What is expected -
Each line of the data below should be restated exactly, with images left out.

Raw data -

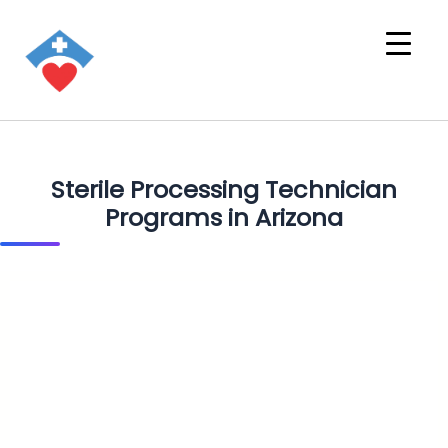
Sterile Processing Technician
Programs in Arizona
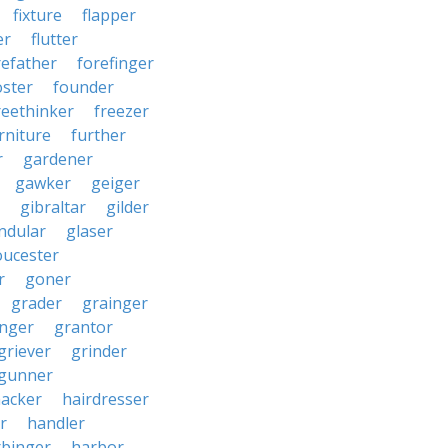
fixture
flapper
er
flutter
refather
forefinger
oster
founder
reethinker
freezer
rniture
further
r
gardener
gawker
geiger
gibraltar
gilder
ndular
glaser
oucester
r
goner
grader
grainger
nger
grantor
griever
grinder
gunner
acker
hairdresser
r
handler
rbinger
harbor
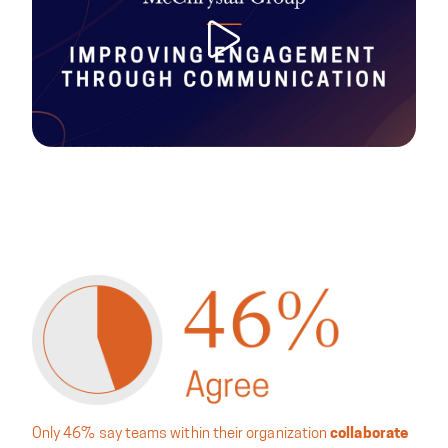
Only 46% say teams within their organization
collaborate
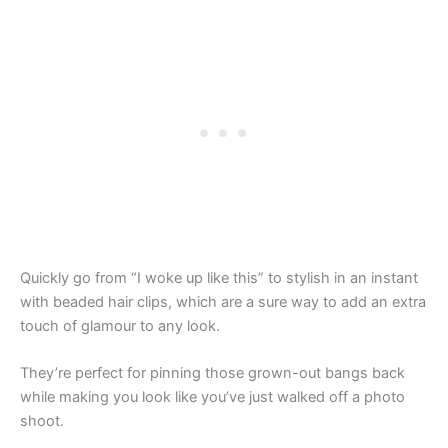
Quickly go from “I woke up like this” to stylish in an instant
with beaded hair clips, which are a sure way to add an extra
touch of glamour to any look.
They’re perfect for pinning those grown-out bangs back
while making you look like you’ve just walked off a photo
shoot.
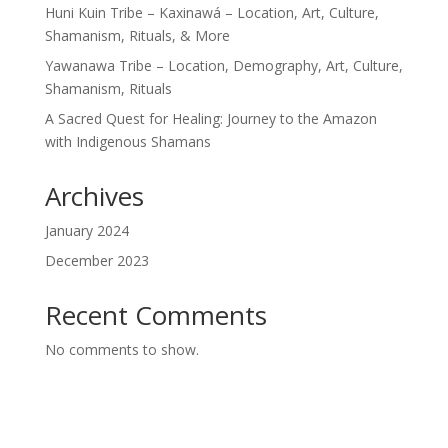
Huni Kuin Tribe – Kaxinawá – Location, Art, Culture,
Shamanism, Rituals, & More
Yawanawa Tribe – Location, Demography, Art, Culture,
Shamanism, Rituals
A Sacred Quest for Healing: Journey to the Amazon
with Indigenous Shamans
Archives
January 2024
December 2023
Recent Comments
No comments to show.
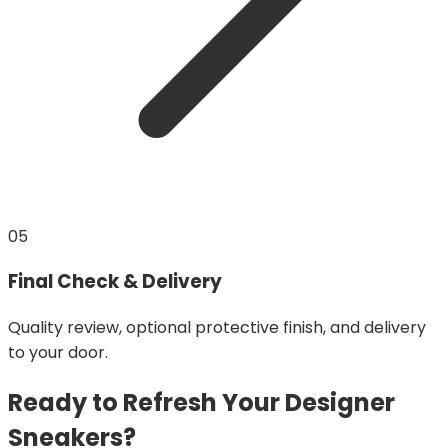
05
Final Check & Delivery
Quality review, optional protective finish, and delivery
to your door.
Ready to Refresh Your Designer
Sneakers?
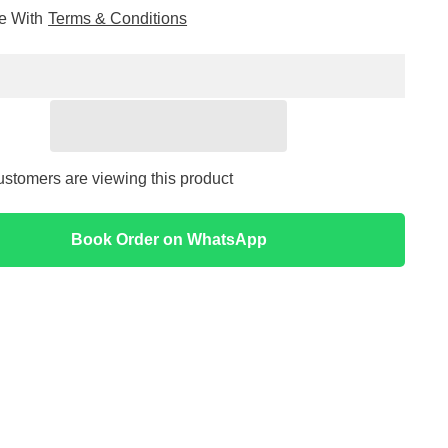
for
ee With
Terms & Conditions
Skin
1004
car
Madagascar
Centella
ng
Poremizing
Light
Gel
Cream
75ml
ustomers are viewing this product
Book Order on WhatsApp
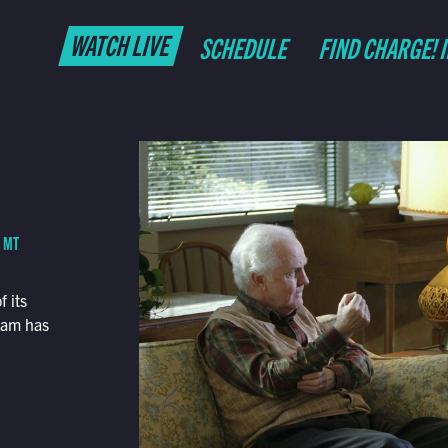
WATCH LIVE
SCHEDULE
FIND CHARGE! 
M MT
 its
dam has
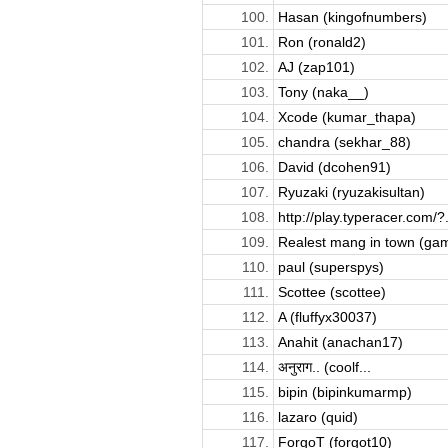
100.
Hasan (kingofnumbers)
101.
Ron (ronald2)
102.
AJ (zap101)
103.
Tony (naka__)
104.
Xcode (kumar_thapa)
105.
chandra (sekhar_88)
106.
David (dcohen91)
107.
Ryuzaki (ryuzakisultan)
108.
http://play.typeracer.com/?.
109.
Realest mang in town (ga
110.
paul (superspys)
111.
Scottee (scottee)
112.
A (fluffyx30037)
113.
Anahit (anachan17)
114.
अनुराग.. (coolf...
115.
bipin (bipinkumarmp)
116.
lazaro (quid)
117.
ForgoT (forgot10)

Response -
Sterile Processing Technician
Programs in Arizona
fixture
flapper
er
flutter
refather
forefinger
oster
founder
reethinker
freezer
rniture
further
r
gardener
gawker
geiger
gibraltar
gilder
ndular
glaser
oucester
r
goner
grader
grainger
nger
grantor
griever
grinder
gunner
acker
hairdresser
r
handler
rbinger
harbor
Only 46% say teams within their organization
collaborate
Quickly go from “I woke up like this” to stylish in an instant
with beaded hair clips, which are a sure way to add an extra
touch of glamour to any look.
They’re perfect for pinning those grown-out bangs back
while making you look like you’ve just walked off a photo
shoot.
Huni Kuin Tribe – Kaxinawá – Location, Art, Culture,
Shamanism, Rituals, & More
Yawanawa Tribe – Location, Demography, Art, Culture,
Shamanism, Rituals
A Sacred Quest for Healing: Journey to the Amazon
with Indigenous Shamans
Archives
January 2024
December 2023
Recent Comments
No comments to show.
05
Final Check & Delivery
Quality review, optional protective finish, and delivery
to your door.
Ready to Refresh Your Designer
Sneakers?
for
ee With
Terms & Conditions
Skin
1004
car
Madagascar
Centella
ng
Poremizing
Light
Gel
Cream
75ml
ustomers are viewing this product
Book Order on WhatsApp
WATCH LIVE
SCHEDULE
FIND CHARGE! 
M MT
 its
dam has
100.
Hasan (kingofnumbers)
101.
Ron (ronald2)
102.
AJ (zap101)
103.
Tony (naka__)
104.
Xcode (kumar_thapa)
105.
chandra (sekhar_88)
106.
David (dcohen91)
107.
Ryuzaki (ryuzakisultan)
108.
http://play.typeracer.com/?.
109.
Realest mang in town (ga
110.
paul (superspys)
111.
Scottee (scottee)
112.
A (fluffyx30037)
113.
Anahit (anachan17)
114.
अनुराग.. (coolf...
115.
bipin (bipinkumarmp)
116.
lazaro (quid)
117.
ForgoT (forgot10)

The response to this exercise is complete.